Padahal, tren harga jangka panjang biasanya mengabaikan volatilitas sesaat. Segera setelah masa viral di media berakhir, harga pun seringkali kembali ke level sebelumnya. Fluktuasi harga bisa kelihatan ekstrim dan kadangkala mengakibatkan kepanikan, tetapi semua itu bisa jadi cuma temporer.

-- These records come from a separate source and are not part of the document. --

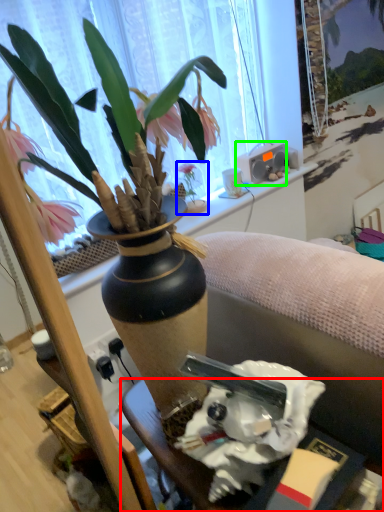 Question: Which is nearer to the desk (highlighted by a red box)? houseplant (highlighted by a blue box) or loudspeaker (highlighted by a green box).

Choices:
 (A) houseplant
 (B) loudspeaker

Answer: (A) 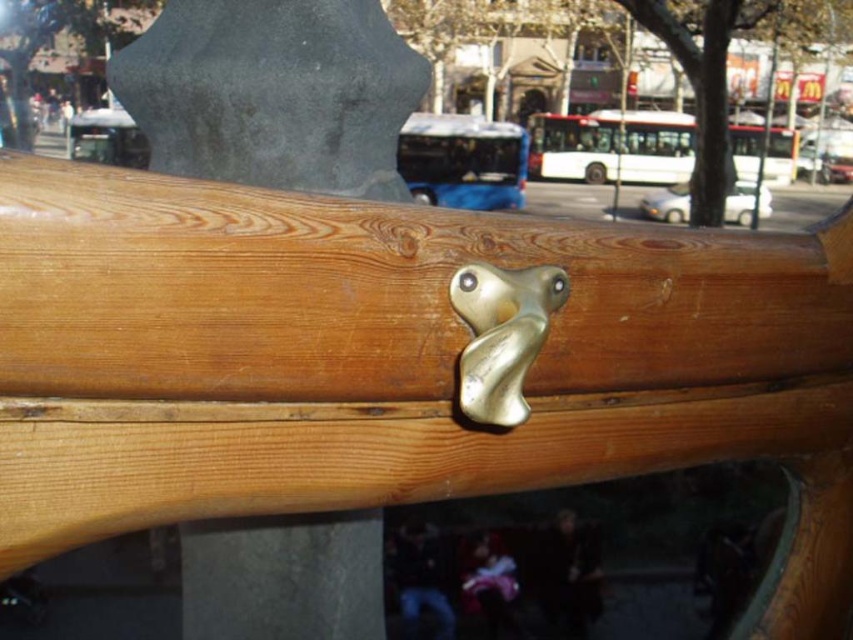 Does matte wood handle at center appear on the left side of gold metallic door handle at center?

Correct, you'll find matte wood handle at center to the left of gold metallic door handle at center.

Does matte wood handle at center come behind gold metallic door handle at center?

Yes, it is.

Image resolution: width=853 pixels, height=640 pixels. I want to click on matte wood handle at center, so click(x=273, y=93).

This screenshot has width=853, height=640. What are the coordinates of `matte wood handle at center` in the screenshot? It's located at (273, 93). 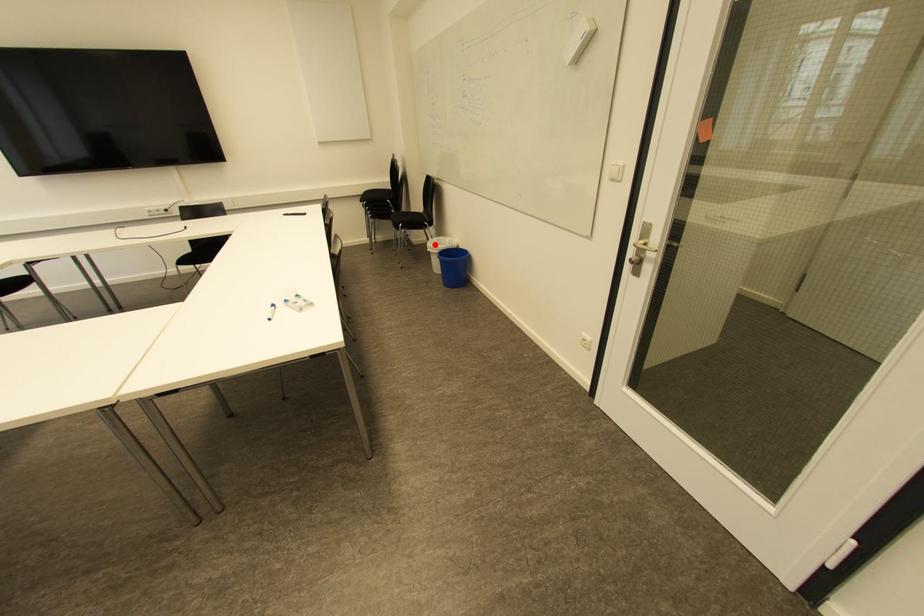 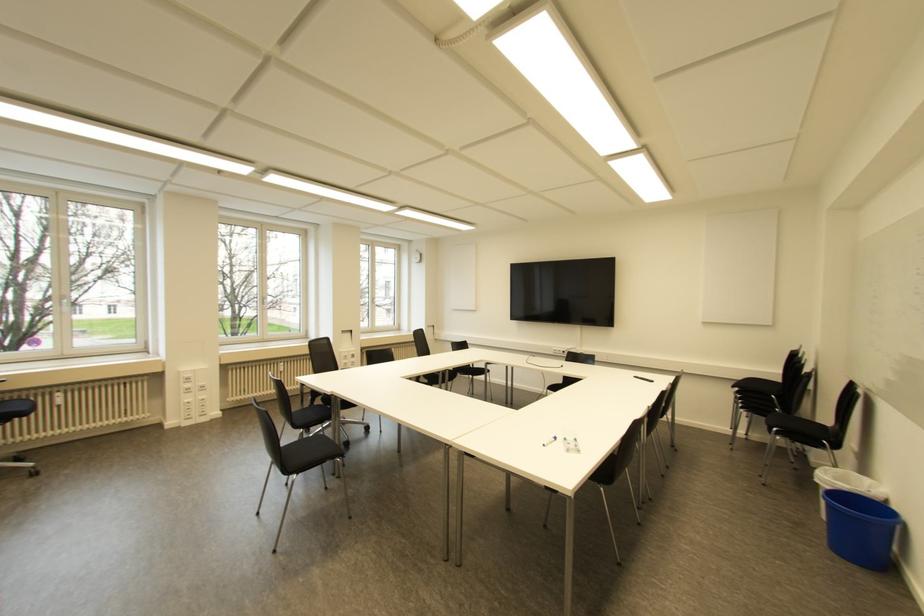 The point at the highlighted location is marked in the first image. Where is the corresponding point in the second image?

(829, 477) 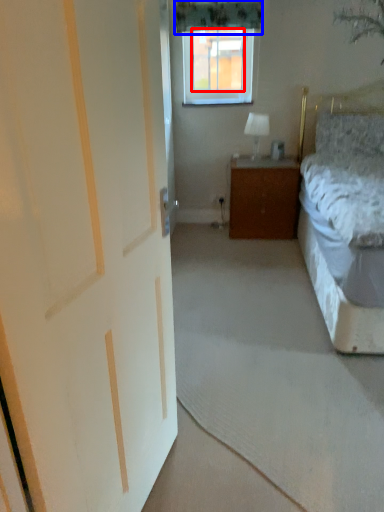 Question: Which object is closer to the camera taking this photo, window screen (highlighted by a red box) or curtain (highlighted by a blue box)?

Choices:
 (A) window screen
 (B) curtain

Answer: (B) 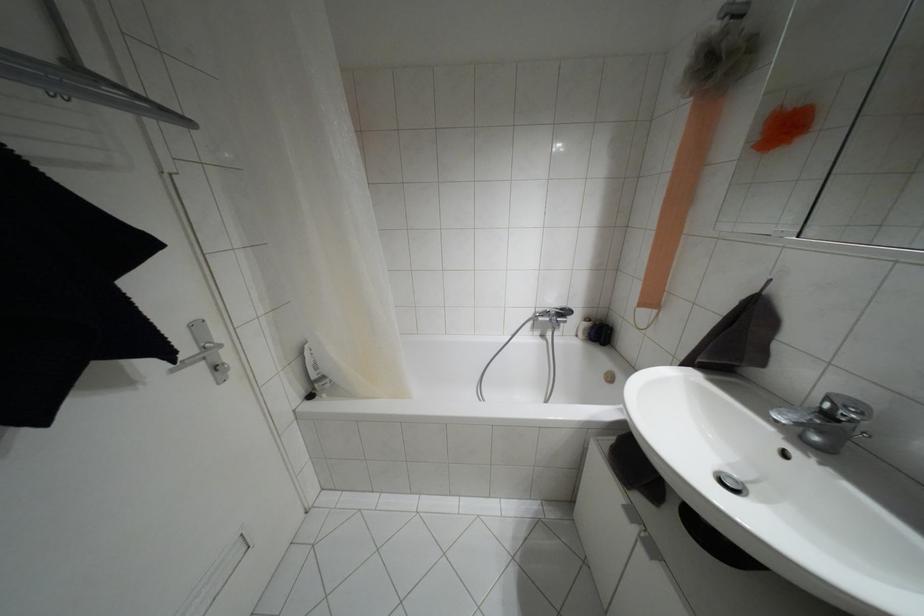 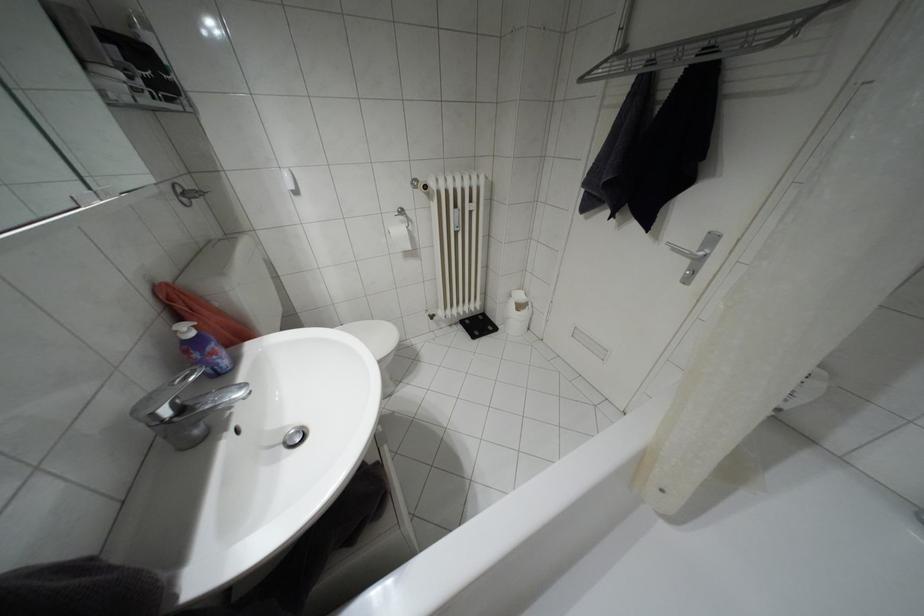 Where in the second image is the point corresponding to point (825, 414) from the first image?

(180, 408) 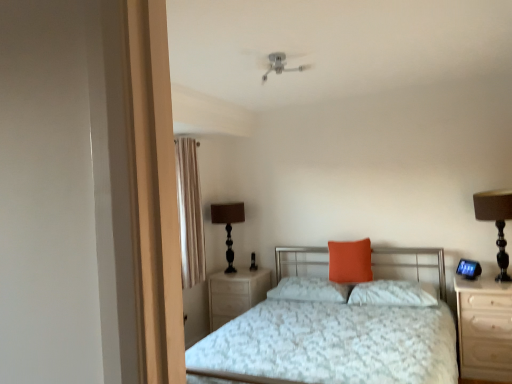 Question: Is beige fabric curtain at left turned away from orange fabric pillow at center, marked as the 3th pillow in a left-to-right arrangement?

Choices:
 (A) no
 (B) yes

Answer: (A)

Question: Is beige fabric curtain at left wider than orange fabric pillow at center, acting as the 1th pillow starting from the right?

Choices:
 (A) no
 (B) yes

Answer: (A)

Question: Does beige fabric curtain at left have a lesser height compared to orange fabric pillow at center, acting as the 1th pillow starting from the right?

Choices:
 (A) no
 (B) yes

Answer: (A)

Question: From the image's perspective, is beige fabric curtain at left above orange fabric pillow at center, acting as the 1th pillow starting from the right?

Choices:
 (A) no
 (B) yes

Answer: (B)

Question: From a real-world perspective, is beige fabric curtain at left positioned over orange fabric pillow at center, marked as the 3th pillow in a left-to-right arrangement, based on gravity?

Choices:
 (A) yes
 (B) no

Answer: (A)

Question: From the image's perspective, relative to light wood/wooden nightstand at center, positioned as the 1th nightstand in back-to-front order, is orange fabric pillow at center, the 2th pillow when ordered from right to left, above or below?

Choices:
 (A) below
 (B) above

Answer: (B)

Question: From a real-world perspective, is orange fabric pillow at center, the 2th pillow when ordered from right to left, above or below light wood/wooden nightstand at center, positioned as the 1th nightstand in back-to-front order?

Choices:
 (A) above
 (B) below

Answer: (A)

Question: Is point (350, 279) positioned closer to the camera than point (222, 283)?

Choices:
 (A) closer
 (B) farther

Answer: (A)

Question: In terms of width, does orange fabric pillow at center, the 2th pillow when ordered from right to left, look wider or thinner when compared to light wood/wooden nightstand at center, placed as the 2th nightstand when sorted from right to left?

Choices:
 (A) wide
 (B) thin

Answer: (B)

Question: From the image's perspective, is orange fabric pillow at center, the 2th pillow when ordered from right to left, positioned above or below brown fabric table lamp at right, placed as the first table lamp when sorted from right to left?

Choices:
 (A) above
 (B) below

Answer: (B)

Question: Considering the relative positions of orange fabric pillow at center, the 2th pillow when ordered from right to left, and brown fabric table lamp at right, the first table lamp in the front-to-back sequence, in the image provided, is orange fabric pillow at center, the 2th pillow when ordered from right to left, to the left or to the right of brown fabric table lamp at right, the first table lamp in the front-to-back sequence,?

Choices:
 (A) right
 (B) left

Answer: (B)

Question: Is point (335, 256) closer or farther from the camera than point (478, 198)?

Choices:
 (A) farther
 (B) closer

Answer: (A)

Question: From a real-world perspective, is orange fabric pillow at center, which is the 2th pillow from left to right, positioned above or below brown fabric table lamp at right, the second table lamp when ordered from left to right?

Choices:
 (A) above
 (B) below

Answer: (B)

Question: From a real-world perspective, relative to light wood/wooden nightstand at center, placed as the 2th nightstand when sorted from right to left, is black glass table lamp at center left, the first table lamp from the back, vertically above or below?

Choices:
 (A) below
 (B) above

Answer: (B)

Question: From their relative heights in the image, would you say black glass table lamp at center left, which is the first table lamp in left-to-right order, is taller or shorter than light wood/wooden nightstand at center, positioned as the 1th nightstand in back-to-front order?

Choices:
 (A) short
 (B) tall

Answer: (B)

Bagi trader dan investor yang bermain di pasar komoditas, ada baiknya mengacuhkan saja info-info viral. Cukup mawas dan fokus ke tren jangka panjang. Karakteristik pasar komoditas adalah peran tren jangka panjang-nya, berbeda dengan pasar forex misalnya dimana tren jangka pendek memiliki andil dalam pembentukan keseimbangan harga. Volatilitas jangka pendek harga komoditas bisa tenang dan bisa liar, tetapi yang terpenting adalah melihat kerangka besar dalam tren jangka panjang.

250592
Penulis

Alumnus Fakultas Ekonomi, mengenal dunia trading sejak tahun 2011. Seorang News-junkie yang menyukai analisa fundamental untuk trading forex dan investasi saham. Kini menulis topik seputar Currency, Stocks, Commodity, dan Personal Finance dalam bentuk berita maupun artikel sembari trading di sela jam kerja.


Ronny
yang terpenting adalah melihat kerangka besar dalam tren jangka panjang dan memiliki balance yang cukup
Reziki Amal
menurut saya sih yang paling cepat bereaksi dengan berita2 temporer seperti ini yah para trader ritel dan scalper. Soalnya kan mereka memang mencari volatilitas sesaat. Kalau investor dengan modal super besar sih rata2 posisinya relatif stabil, walaupun berita gonjang ganjing sana sini. Amannya sih selama ada berita2 sperti ini ya pasang posisi lot kecil2an aja, jd biarpun loss pun ga terlalu besar.